JDJ is pleased to present Field notes, a group exhibition bringing together artists whose practices move between abstraction and landscape, foregrounding material processes and methods of making that translate observation, experience, and environment into form.
Spanning multiple generations, the exhibition brings together a group of artists working across painting, drawing, textile, sculpture, and works on paper who approach landscape as a site of encounter: geological, political, bodily, atmospheric, and psychological. Rather than rendering specific places, these works register the traces of looking, moving through, or responding to the world.
Participating artists: Jayden Ashley, Barrow Parke, Myles Bennett, Sofia del Mar Collins, Julia Felsenthal, Rachel Garrard, Azadeh Gholizadeh, Wendi Gross, Heather Guertin, Nathaniel Robinson, Susan Weil, Adrianne Wortzel.

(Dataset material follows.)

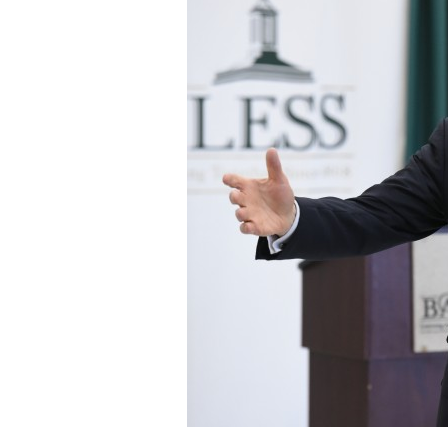
Staff
State Partners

Susan Weil’s Figure as landscape, c. 1971, made with spray paint on paper, collapses bodily and environmental forms into a single, shifting silhouette, while her sculptural painting Soft landscape, 1972 depicts a clear horizon despite the folds of its pleated surface. Adrianne Wortzel’s acrylic paintings from the 1960s and 1970s similarly hover between organic movement and formal structure, their undulating color fields evoking horizon lines or shifting ground.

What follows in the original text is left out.